De ce point de vue, il n’avait pas froid, mais il sentait le froid tout autour de lui, contre l’extérieur du néoprène épais. Sa peau lui semblait froide. C’était comme si le froid avait été vivant et avait essayé de se frayer un chemin jusqu’à lui. S’il réussissait, Luke mourrait ici. C’était aussi simple que ça.
Le seul son qu’il entendait était sa propre respiration, forte dans ses oreilles. Il remarqua qu’elle était rapide et superficielle et il se concentra pour la ralentir et l’approfondir. La respiration superficielle était le début de la panique. Quand on paniquait, on perdait la tête. Dans un endroit comme celui-là, cela le tuerait.
Détends-toi.
Luke démarra son engin porte-nageur cylindrique qui ressemblait à une torpille et partit doucement vers l’avant.
Devant lui, le groupe de plongeurs avançait et leurs lampes frontales illuminaient l’obscurité en projetant des ombres inquiétantes. Luke s’attendait presque à voir un requin géant, un mégalodon préhistorique, jaillir soudain de l’obscurité pour apparaître devant eux.

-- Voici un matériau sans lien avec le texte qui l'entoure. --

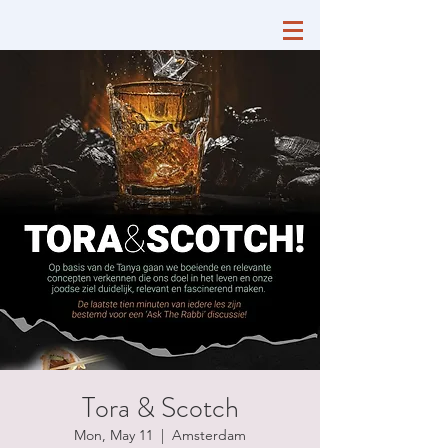
Tora & Scotch
Mon, May 11
  |  
Amsterdam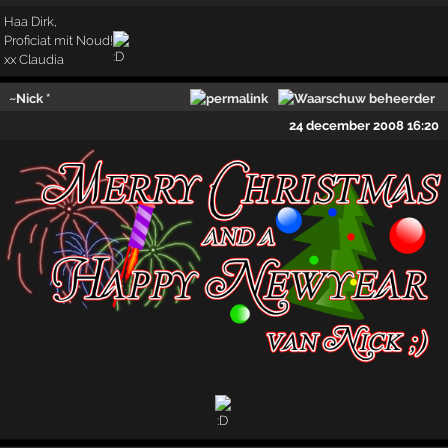
Haa Dirk,
Proficiat mit Noud!
xx Claudia
~Nick *
24 december 2008 16:20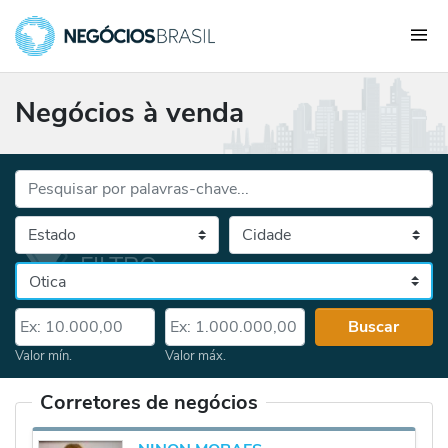
Negócios à venda
Palavras-chave...
Cidade
Selecione o estado, depois a cidade
Categoria
Valor mín.
Valor máx.
Buscar
Valor mín.
Valor máx.
Corretores de negócios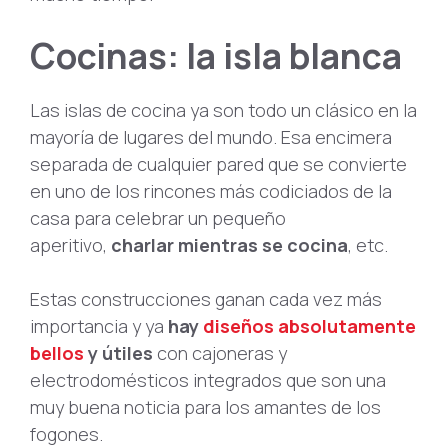
Cocinas: la isla blanca
Las islas de cocina ya son todo un clásico en la
mayoría de lugares del mundo. Esa encimera
separada de cualquier pared que se convierte
en uno de los rincones más codiciados de la
casa para celebrar un pequeño
aperitivo,
charlar mientras se cocina
, etc.
Estas construcciones ganan cada vez más
importancia y ya
hay
diseños absolutamente
bellos
y útiles
con cajoneras y
electrodomésticos integrados que son una
muy buena noticia para los amantes de los
fogones.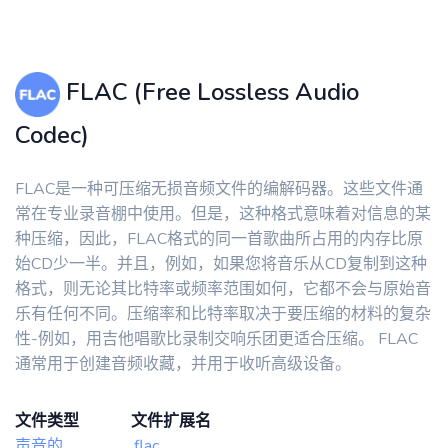
FLAC (Free Lossless Audio
Codec)
FLAC是一种可压缩无损音频文件的编解码器。这些文件通
常在专业录音棚中使用。但是，这种格式意味着对信息的某
种压缩，因此，FLAC格式的同一首歌曲所占用的内存比原
始CD少一半。并且，例如，如果您将音乐从CD复制到这种
格式，则无论其比特率或频率范围如何，它都不会与原始音
乐有任何不同。压缩率和比特率取决于要压缩的材料的复杂
性-例如，用吉他唱歌比录制交响乐团更适合压缩。 FLAC
通常用于创建音频收藏，并用于收听高级设备。
文件类型
文件扩展名
声音的
.flac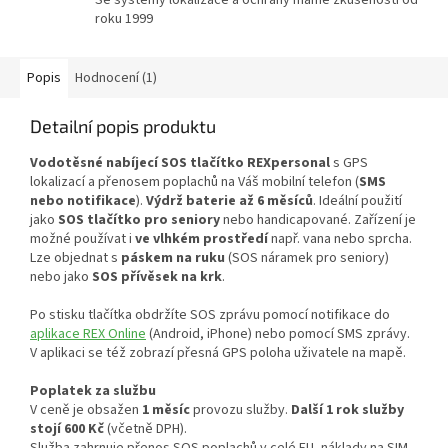
roku 1999
Popis
Hodnocení (1)
Detailní popis produktu
Vodotěsné nabíjecí SOS tlačítko REXpersonal
s GPS
lokalizací a přenosem poplachů na Váš mobilní telefon (
SMS
nebo notifikace
).
Výdrž baterie až 6 měsíců
. Ideální použití
jako
SOS tlačítko pro seniory
nebo handicapované. Zařízení je
možné používat i
ve vlhkém prostředí
např. vana nebo sprcha.
Lze objednat s
páskem na ruku
(SOS náramek pro seniory)
nebo jako
SOS přívěsek na krk
.
Po stisku tlačítka obdržíte SOS zprávu pomocí notifikace do
aplikace REX Online
(Android, iPhone) nebo pomocí SMS zprávy.
V aplikaci se též zobrazí přesná GPS poloha uživatele na mapě.
Poplatek za službu
V ceně je obsažen
1 měsíc
provozu služby.
Další 1 rok služby
stojí 600 Kč
(včetně DPH).
Služba zahrnuje přenos SOS poplachů v celé EU, náklady na SIM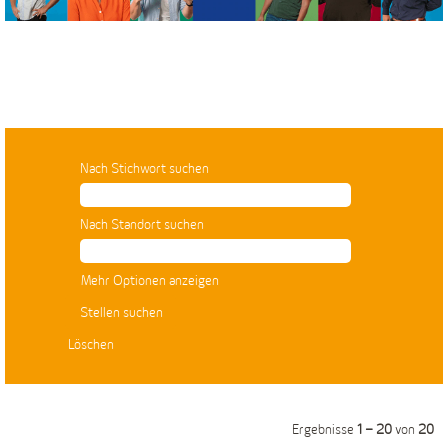
Nach Stichwort suchen
Nach Standort suchen
Mehr Optionen anzeigen
Löschen
Ergebnisse
1 – 20
von
20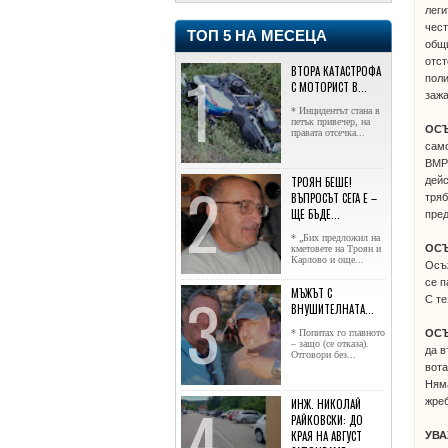
леги
чест
ТОП 5 НА МЕСЕЦА
общи
отст
ВТОРА КАТАСТРОФА
поли
С МОТОРИСТ В...
зажа
* Инцидентът стана в
петък привечер, на
ОС
правата отсечка...
сам
ВМРО
ТРОЯН БЕШЕ!
дейс
ВЪПРОСЪТ СЕГА Е –
тряб
ЩЕ БЪДЕ...
пред
* „Бих предложил на
ОС
кметовете на Троян и
Карлово и още...
Осъж
се п
МЪЖЪТ С
С те
ВНУШИТЕЛНАТА...
* Попитах го главното
ОС
– защо (се отказа).
да в
Отговори без...
вота
Няма
жреб
ИНЖ. НИКОЛАЙ
РАЙКОВСКИ: ДО
КРАЯ НА АВГУСТ
УВ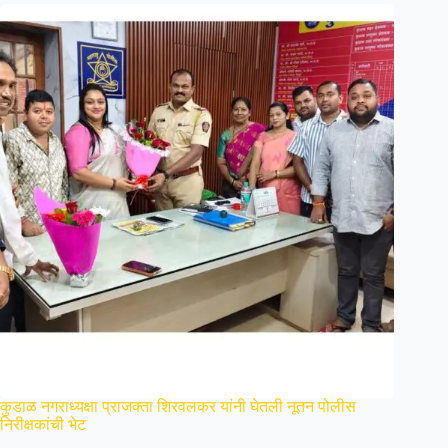
कुडाळ नगराध्यक्षा प्राजक्ता शिरवलकर यांनी घेतली नूतन पोलीस
निरीक्षकांची भेट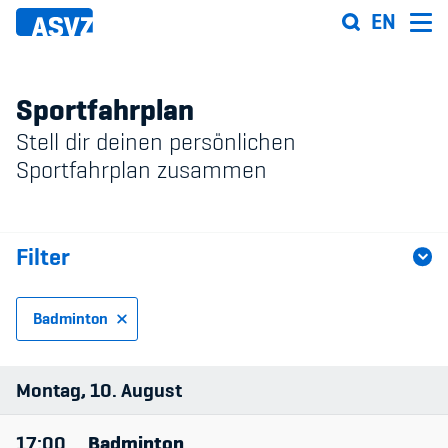
Direkt
EN
zum
Inhalt
Sportfahrplan
Stell dir deinen persönlichen
Sportfahrplan
Sportfahrplan zusammen
Sportarten
Filter
Sportanlagen
Events
Badminton
ASVZ@home
Sportart
Montag
10
August
Anlage
17:00
Badminton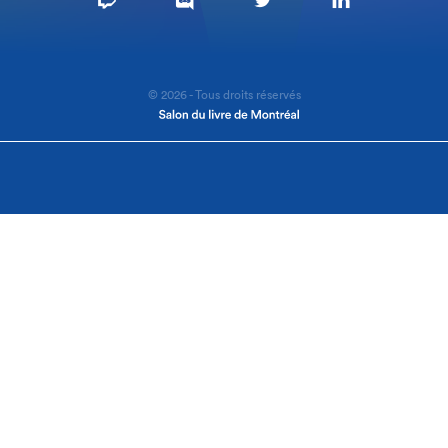
© 2026 - Tous droits réservés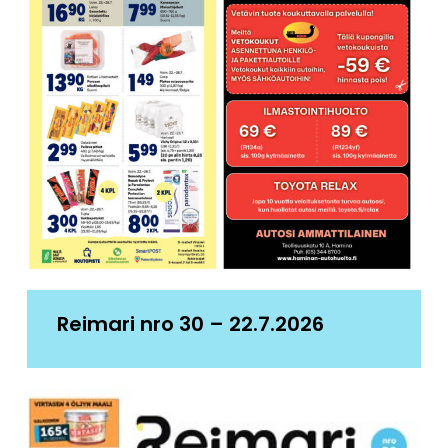
Reimari nro 30 – 22.7.2026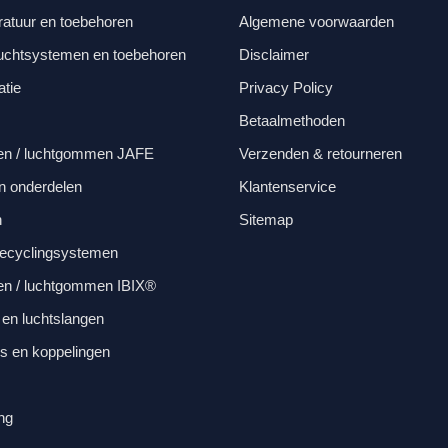
ratuur en toebehoren
Algemene voorwaarden
luchtsystemen en toebehoren
Disclaimer
atie
Privacy Policy
Betaalmethoden
en / luchtgommen JAFE
Verzenden & retourneren
en onderdelen
Klantenservice
n
Sitemap
recyclingsystemen
en / luchtgommen IBIX®
 en luchtslangen
s en koppelingen
ing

Alors qu’ils s’éloignaient du camp, il remarqua que la mer bougeait, tanguait, et que l’épais plafond de glace qui se trouvait au-dessus de leurs têtes ondulait et bondissait comme une terre sous l’effet d’un puissant séisme. Avec Ed à côté de lui, ils traversaient les courants lourds et les engins porte-nageurs qu’ils avaient en main faisaient la plus grande partie du travail.
Luke se sentait bousculé, il sentait que l’eau tentait de le renverser ou de l’envoyer contre Ed, mais il accompagnait les courants et poursuivait sa route.
Il jeta un coup d’œil à Ed. Ed était bien positionné, son corps était presque horizontal, très légèrement penché en avant, la tête remontée. Luke ne voyait pas le visage d’Ed sous son casque. Cela produisait un effet aliénant. Ed aurait pu être un imposteur ou une machine.
Luke commença à entendre des murmures dans la radio du casque. Il les entendait à peine et ne comprenait pas ce que disaient les gens. Le son de son appareil respiratoire était beaucoup plus fort que la radio. Il allait être difficile de communiquer.
Il jeta un coup d’œil vers l’arrière. Les lumières qui pénétraient l’obscurité depuis le dessus disparaissaient derrière eux. Le camp était déjà loin.
Le temps devenait étrangement amnésique. Il jeta un coup d’œil à sa montre. Il avait démarré son chronomètre à mission juste avant de plonger dans l’eau. Cela faisait un peu plus de dix minutes qu’ils étaient partis.
Ils passèrent le bord de la calotte glaciaire et le plafond au-dessus d’eux devint sombre, même noir, ponctué par des blocs de glace en mouvement. À présent, tout était sombre et leur seule lumière venait de leurs lampes frontales et des lampes frontales devant eux.
Ils étaient déjà près et ça s’était passé beaucoup plus vite qu’il ne l’avait prévu.